The current study was designed to test Liddle’s (1987a) three-syndrome model using a factor analysis of symptoms in a familial sample with a broad spectrum of psychopathology, including schizophrenia and genetically related conditions. Liddle’s model was selected as it has been fairly widely replicated in schizophrenic samples and has the most supporting external validation, including neuropsychological and cerebral blood flow correlates (Liddle, 1987b; Liddle and Morris, 1991; Liddle et al., 1992). The sample available for the current study (n = 72) was believed likely to generate a meaningful factor solution since Liddle (1987a) was able to successfully identify three symptom clusters using a small sample size and a limited number of items. The Positive and Negative Syndrome Scale (PANSS) (Kay et al., 1987) was used to measure positive and negative symptoms because it has a broader range per item than most instruments and its psychometric properties were found to be robust in this familial sample (Bassett et al., 1993). The main assumption of the study was that the PANSS is sufficiently sensitive to detect subtle clinical features that could be manifestations of a putative schizophrenia genotype. Factor analysis using a familial sample could identify symptom clusters which may have applications in genetic studies of schizophrenia, particularly those examining quantitative traits.

2. Materials and methods

Subjects were members of five families of Celtic origin from a rural Canadian region who were participating in a genetic linkage study of schizophrenia and had a completed Positive and Negative Syndrome Scale (PANSS; Kay et al., 1987) assessment and mental status examination (MSE) (n = 75). A detailed description of the sample and methodology may be found in Bassett et al. (1993). In brief, after obtaining written informed consent, subjects had diagnostic assessments using modified Structured Clinical Interviews for DSM-III-R: the Patient Edition (SCID-P) for Axis I disorders and Personality Disorders (SCID-II) for Axis II disorders (Spitzer et al., 1990a; 1990b). A comprehensive mental status examination including assessment of inappropriate affect was also completed on each subject. One of us (A.S.B.) participated in all diagnostic and mental status assessments and, immediately following, rated each subject using the PANSS. MSE and PANSS assessments were completed when subjects were in remission from acute psychiatric illnesses or were in stable chronic states. Interview information and all collateral data were used to determine a consensus lifetime DSM-III-R diagnosis using the Best Estimate Clinical Evaluation and Diagnosis (BECED) method (Endicott, 1988).
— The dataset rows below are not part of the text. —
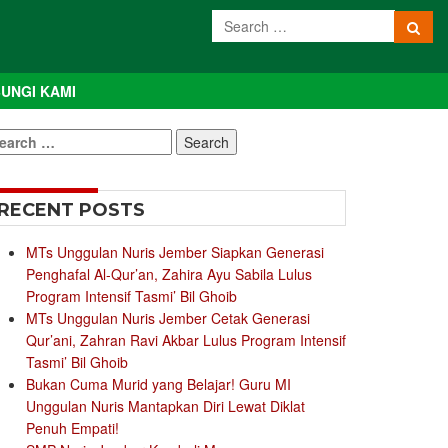
UNGI KAMI
earch
r:
RECENT POSTS
MTs Unggulan Nuris Jember Siapkan Generasi
Penghafal Al-Qur’an, Zahira Ayu Sabila Lulus
Program Intensif Tasmi’ Bil Ghoib
MTs Unggulan Nuris Jember Cetak Generasi
Qur’ani, Zahran Ravi Akbar Lulus Program Intensif
Tasmi’ Bil Ghoib
Bukan Cuma Murid yang Belajar! Guru MI
Unggulan Nuris Mantapkan Diri Lewat Diklat
Penuh Empati!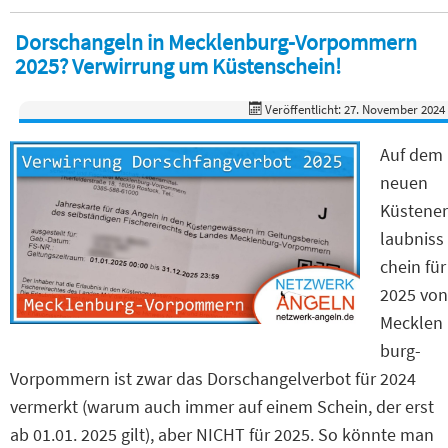
Dorschangeln in Mecklenburg-Vorpommern
2025? Verwirrung um Küstenschein!
Veröffentlicht: 27. November 2024
Auf dem
neuen
Küstener
laubniss
chein für
2025 von
Mecklen
burg-
Vorpommern ist zwar das Dorschangelverbot für 2024
vermerkt (warum auch immer auf einem Schein, der erst
ab 01.01. 2025 gilt), aber NICHT für 2025. So könnte man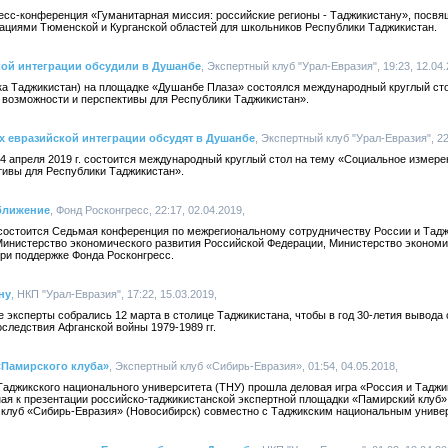
есс-конференция «Гуманитарная миссия: российские регионы - Таджикистану», посвящ
циями Тюменской и Курганской областей для школьников Республики Таджикистан.
кой интеграции обсудили в Душанбе
, Экспертный клуб "Урал-Евразия", 19:23, 12.04.
лика Таджикистан) на площадке «Душанбе Плаза» состоялся международный круглый с
 возможности и перспективы для Республики Таджикистан».
х евразийской интеграции обсудят в Душанбе
, Экспертный клуб "Урал-Евразия", 22
4 апреля 2019 г. состоится международный круглый стол на тему «Социальное измере
тивы для Республики Таджикистан».
сближение
, Фонд Росконгресс, 22:17, 02.04.2019,
е состоится Седьмая конференция по межрегиональному сотрудничеству России и Тадж
Министерство экономического развития Российской Федерации, Министерство экономи
ри поддержке Фонда Росконгресс.
ну
, НКП "Урал-Евразия", 17:22, 15.03.2019,
е эксперты собрались 12 марта в столице Таджикистана, чтобы в год 30-летия вывода 
следствия Афганской войны 1979-1989 гг.
«Памирского клуба»
, Экспертный клуб «Сибирь-Евразия», 01:54, 04.05.2018,
Таджикского национального университета (ТНУ) прошла деловая игра «Россия и Таджи
ная к презентации российско-таджикистанской экспертной площадки «Памирский клуб»
клуб «Сибирь-Евразия» (Новосибирск) совместно с Таджикским национальным униве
Seventy-five subjects had a completed PANSS and MSE. Excluded from the analyses were data from three male subjects with the following diagnoses: dementia, pervasive developmental disorder, and chronic schizophrenia with evidence on CT scan of an old infarction in the left parietal region that could be the cause of a neglect syndrome difficult to distinguish from severe negative symptoms. The sample for the current study therefore consisted of 72 subjects.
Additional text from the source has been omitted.